# Activity:
Copy every line from the records below that carries the word "Online".

# Provided records:

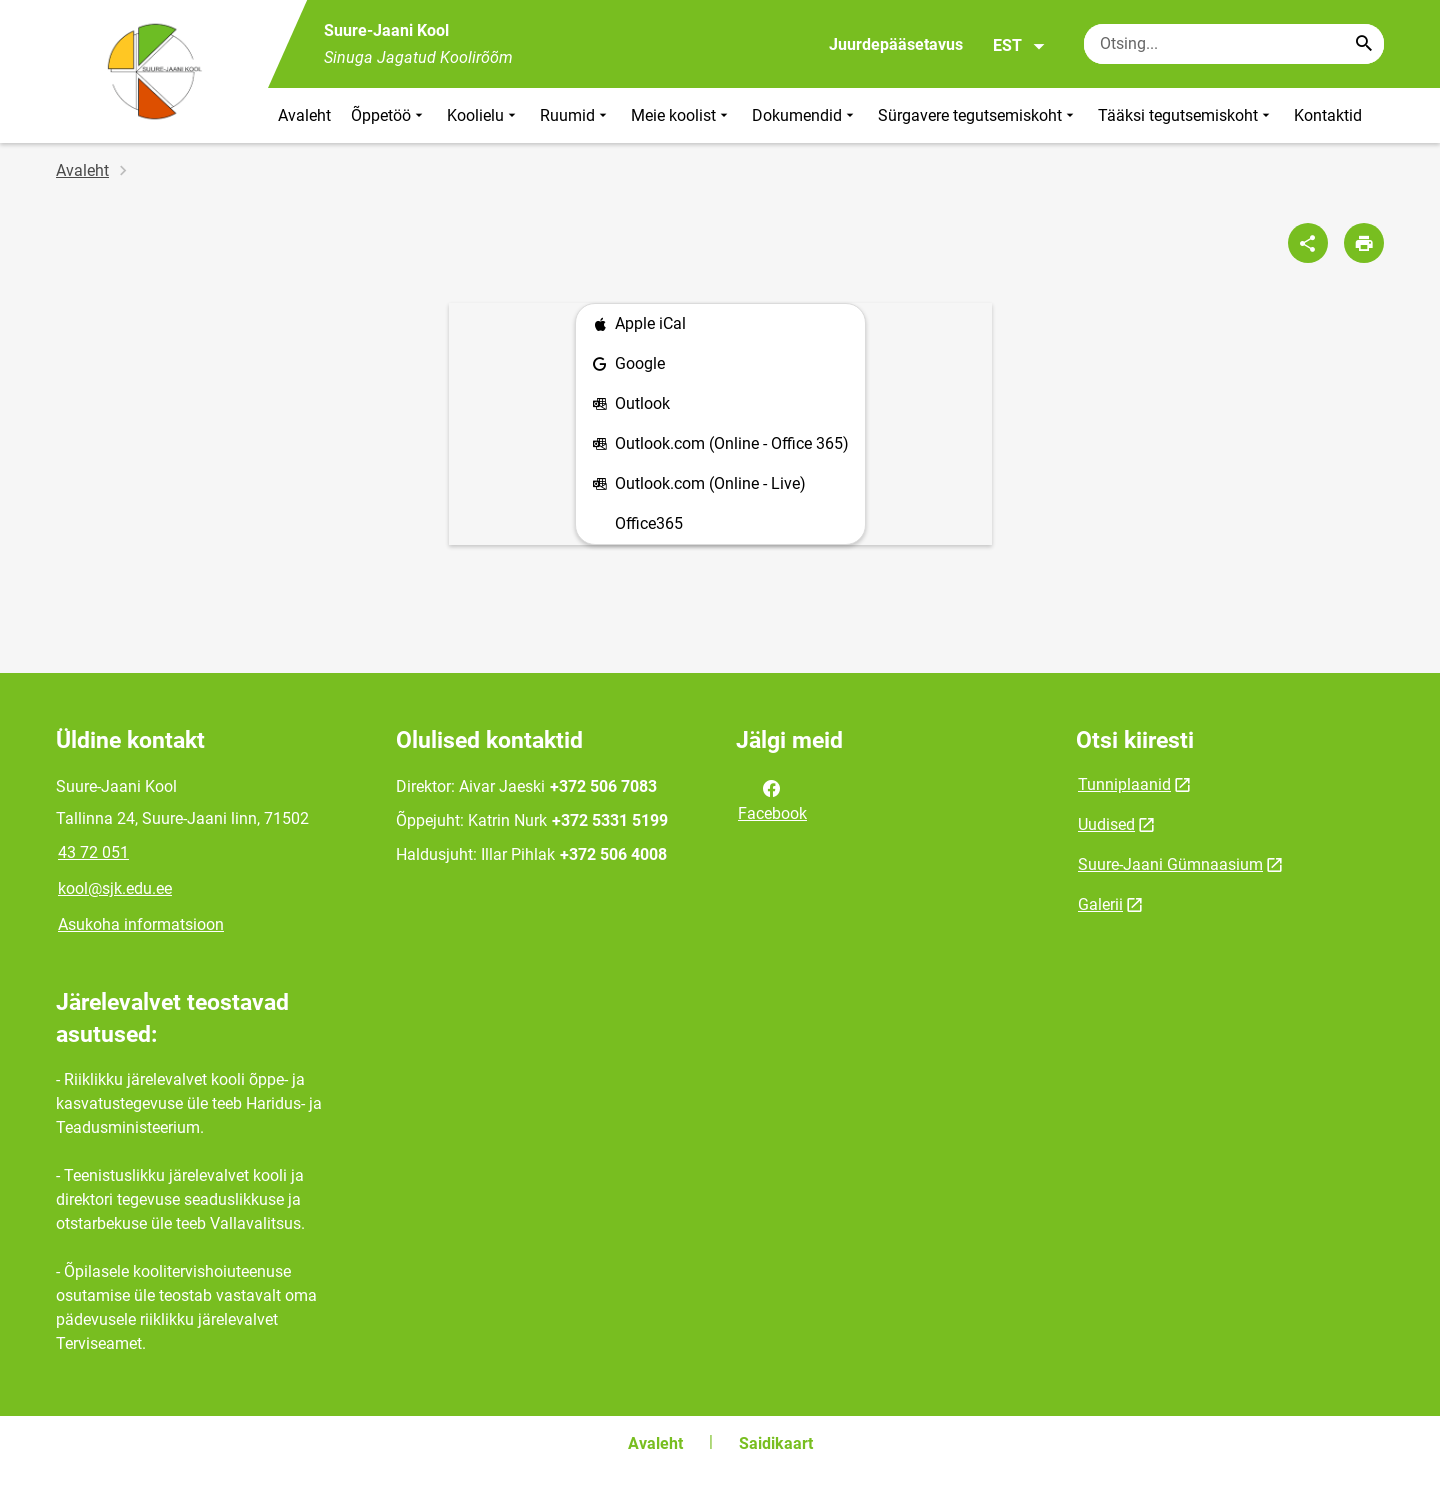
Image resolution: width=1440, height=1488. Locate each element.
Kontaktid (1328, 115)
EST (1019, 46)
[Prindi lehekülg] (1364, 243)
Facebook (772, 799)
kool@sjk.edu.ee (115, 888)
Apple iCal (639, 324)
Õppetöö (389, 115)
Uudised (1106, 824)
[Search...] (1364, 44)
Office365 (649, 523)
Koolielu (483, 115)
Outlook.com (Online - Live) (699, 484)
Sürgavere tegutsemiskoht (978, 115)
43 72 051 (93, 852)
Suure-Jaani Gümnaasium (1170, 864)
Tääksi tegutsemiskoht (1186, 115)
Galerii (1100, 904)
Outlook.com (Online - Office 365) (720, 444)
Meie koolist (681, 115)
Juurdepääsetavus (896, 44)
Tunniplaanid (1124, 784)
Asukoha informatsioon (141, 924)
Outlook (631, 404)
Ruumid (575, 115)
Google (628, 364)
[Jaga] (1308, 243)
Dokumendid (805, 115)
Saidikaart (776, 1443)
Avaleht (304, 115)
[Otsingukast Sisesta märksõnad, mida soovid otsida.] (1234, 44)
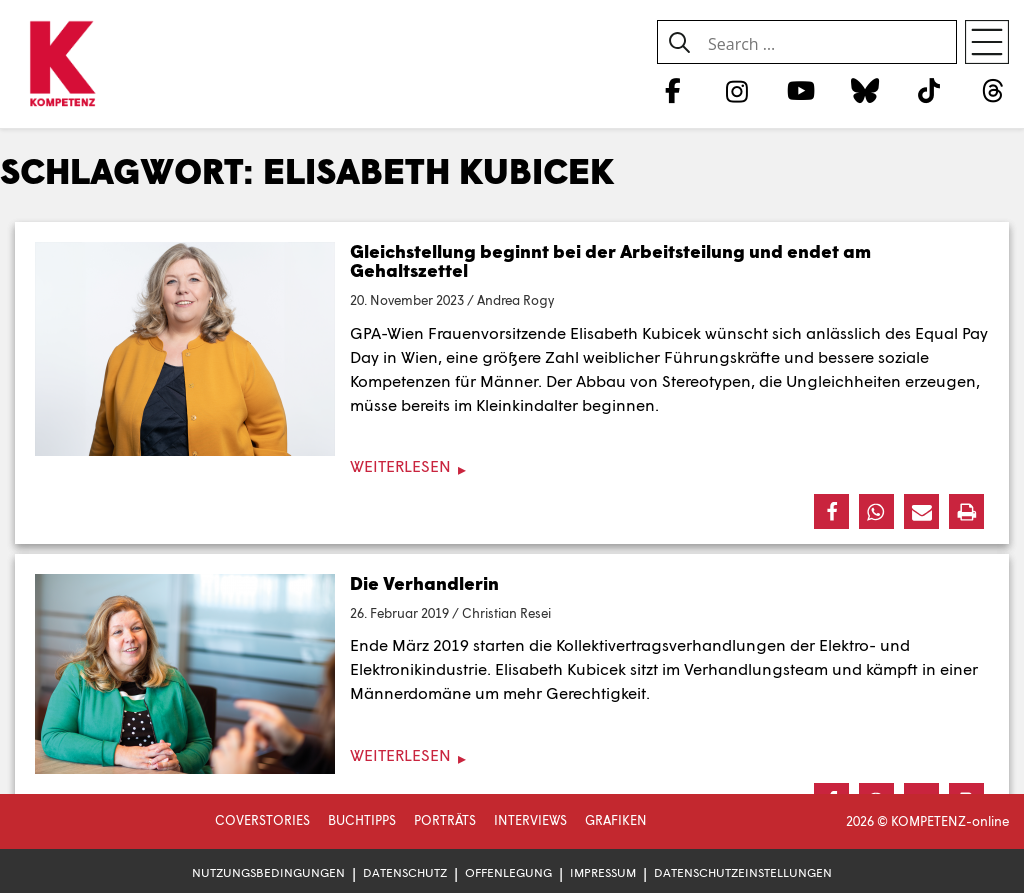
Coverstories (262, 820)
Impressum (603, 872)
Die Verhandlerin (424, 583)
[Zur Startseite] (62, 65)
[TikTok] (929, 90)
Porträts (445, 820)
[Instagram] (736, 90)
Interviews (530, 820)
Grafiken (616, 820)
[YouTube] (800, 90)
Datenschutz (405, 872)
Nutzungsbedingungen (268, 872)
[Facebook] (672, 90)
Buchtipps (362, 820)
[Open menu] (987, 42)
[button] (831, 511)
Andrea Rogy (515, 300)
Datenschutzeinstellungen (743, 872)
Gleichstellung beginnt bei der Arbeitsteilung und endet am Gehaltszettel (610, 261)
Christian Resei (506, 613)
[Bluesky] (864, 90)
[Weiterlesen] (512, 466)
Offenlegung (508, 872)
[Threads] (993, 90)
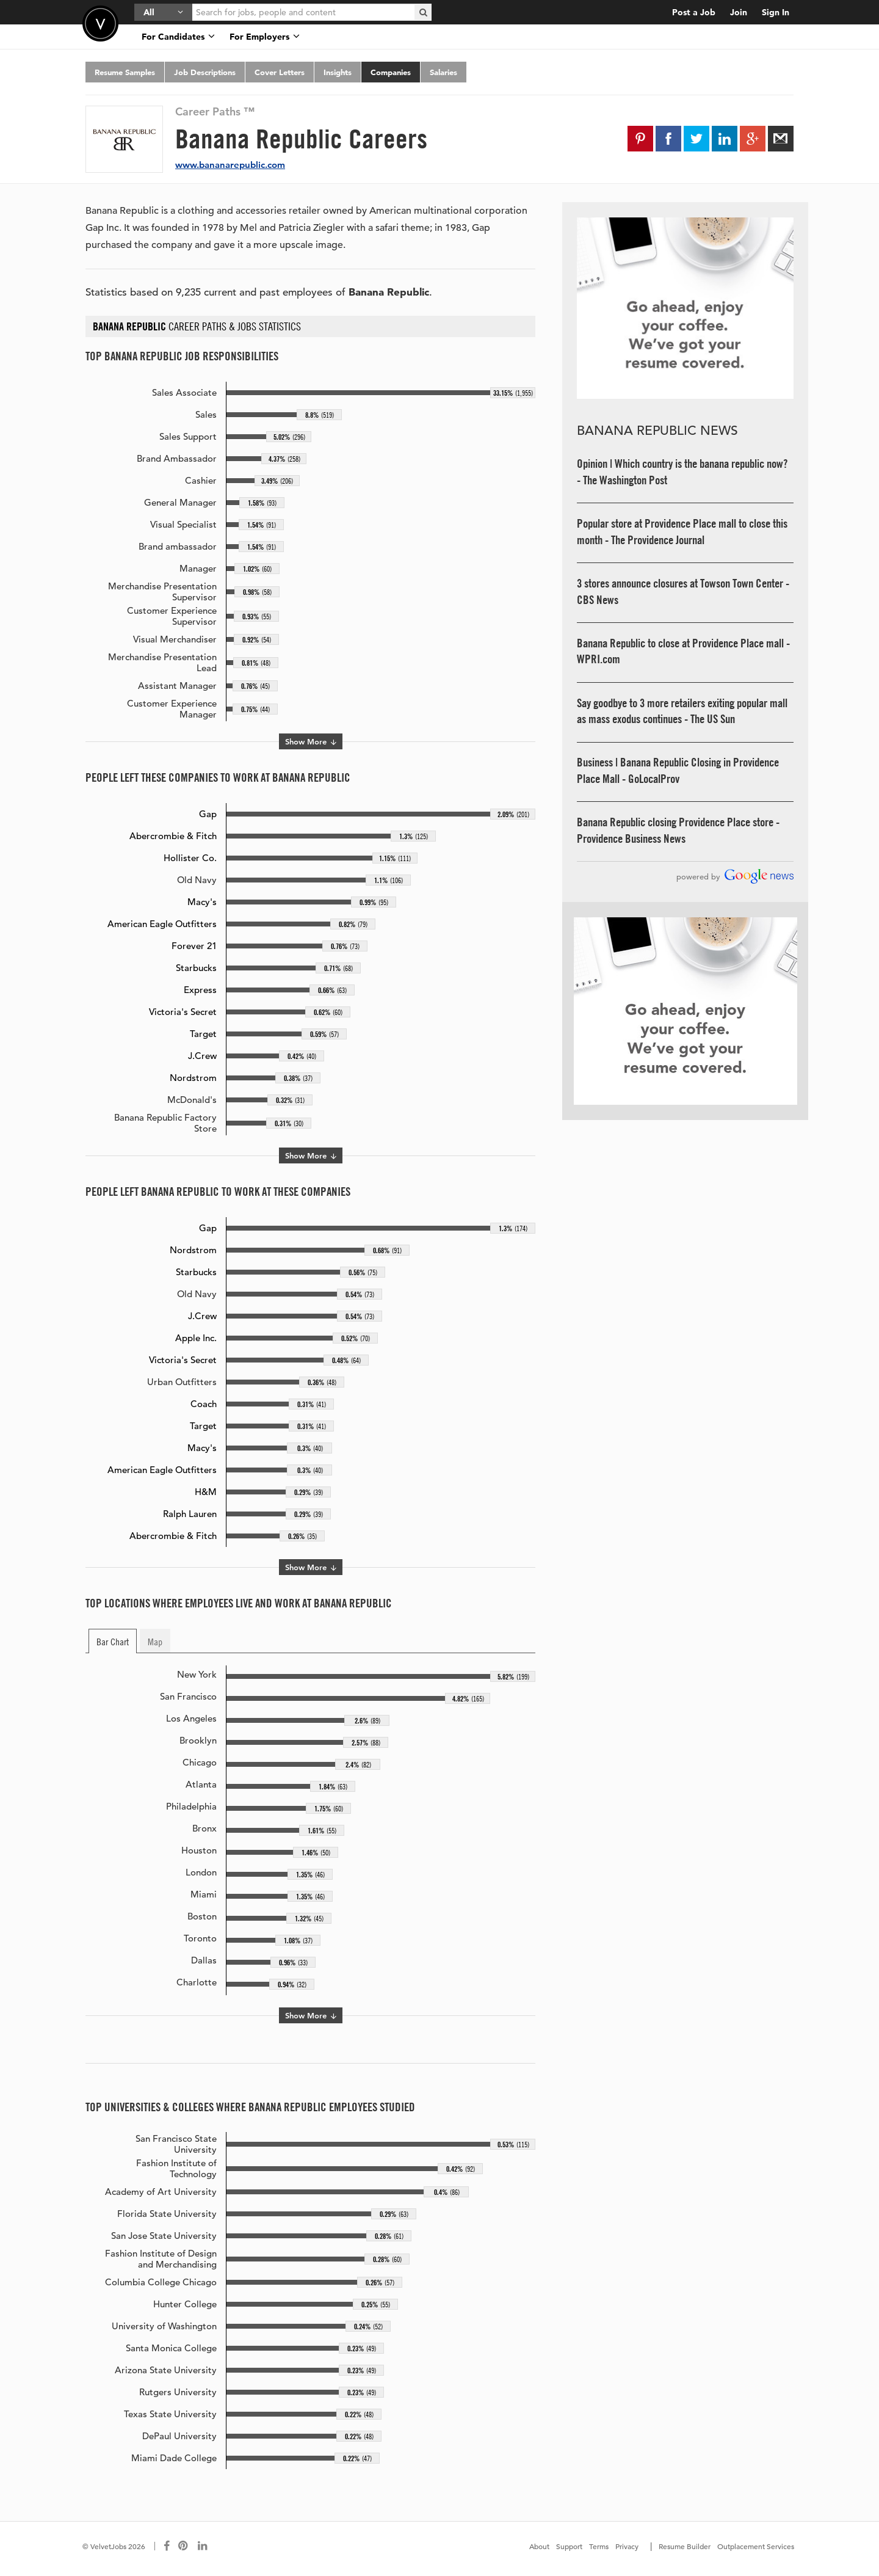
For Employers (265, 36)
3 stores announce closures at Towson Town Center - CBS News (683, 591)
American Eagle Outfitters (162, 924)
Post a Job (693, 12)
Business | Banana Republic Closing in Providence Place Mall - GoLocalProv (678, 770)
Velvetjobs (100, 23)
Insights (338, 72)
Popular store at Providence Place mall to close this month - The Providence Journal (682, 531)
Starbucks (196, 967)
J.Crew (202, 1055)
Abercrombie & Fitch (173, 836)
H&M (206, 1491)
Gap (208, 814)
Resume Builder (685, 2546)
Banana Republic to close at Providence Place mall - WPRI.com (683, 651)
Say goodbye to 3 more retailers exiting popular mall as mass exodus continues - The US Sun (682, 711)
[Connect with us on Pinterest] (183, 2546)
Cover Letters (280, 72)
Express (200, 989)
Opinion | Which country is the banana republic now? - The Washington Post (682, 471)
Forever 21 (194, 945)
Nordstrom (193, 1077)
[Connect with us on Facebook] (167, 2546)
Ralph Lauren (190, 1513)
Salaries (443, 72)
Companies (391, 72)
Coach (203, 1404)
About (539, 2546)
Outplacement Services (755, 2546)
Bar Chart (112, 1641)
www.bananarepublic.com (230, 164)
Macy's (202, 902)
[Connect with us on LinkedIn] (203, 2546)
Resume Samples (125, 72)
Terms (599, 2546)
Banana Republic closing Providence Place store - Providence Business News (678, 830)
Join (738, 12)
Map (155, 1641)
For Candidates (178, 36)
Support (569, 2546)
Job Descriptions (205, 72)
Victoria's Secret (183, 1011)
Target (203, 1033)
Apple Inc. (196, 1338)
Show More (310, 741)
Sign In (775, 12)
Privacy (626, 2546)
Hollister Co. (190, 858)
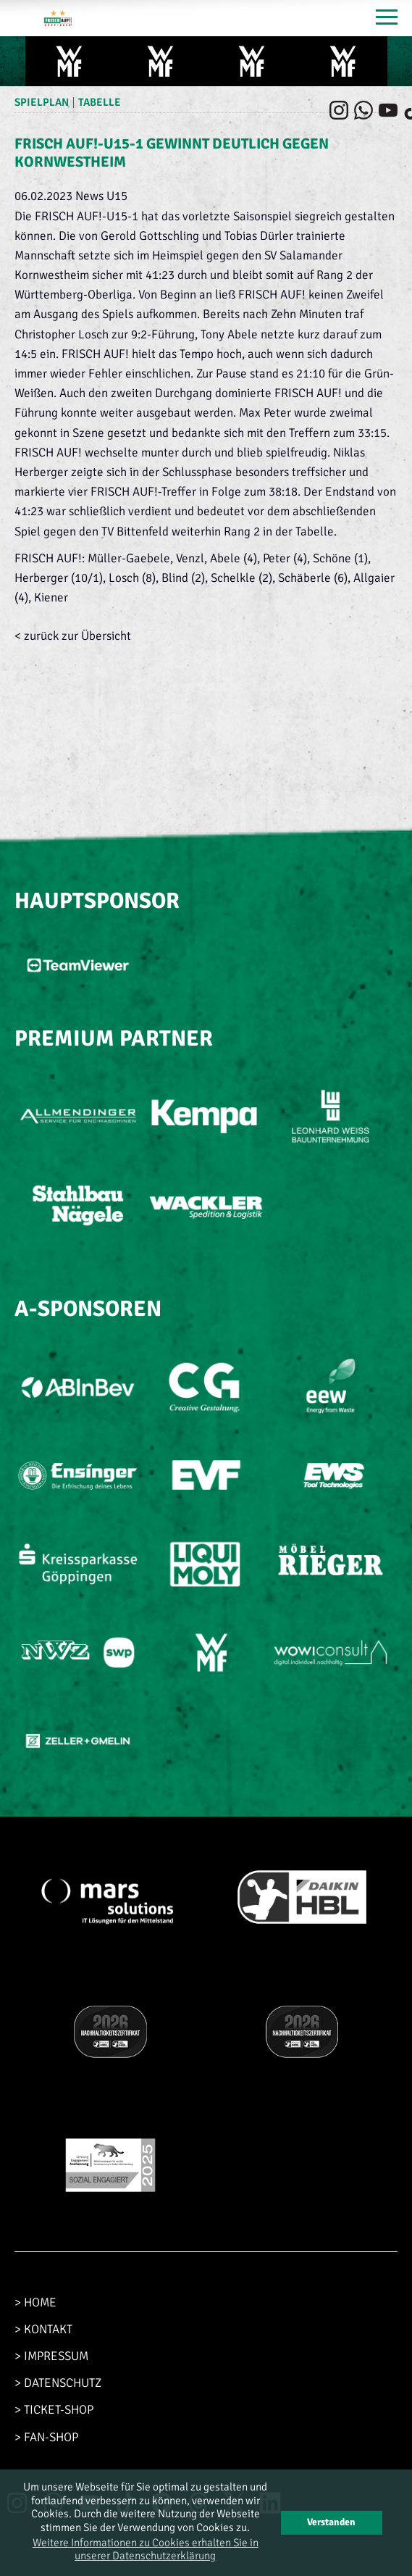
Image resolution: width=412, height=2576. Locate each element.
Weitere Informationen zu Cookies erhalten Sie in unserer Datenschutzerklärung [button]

# Written solution:
Outlook.com (Online - Live) (699, 484)
Outlook.com (Online - Office 365) (720, 444)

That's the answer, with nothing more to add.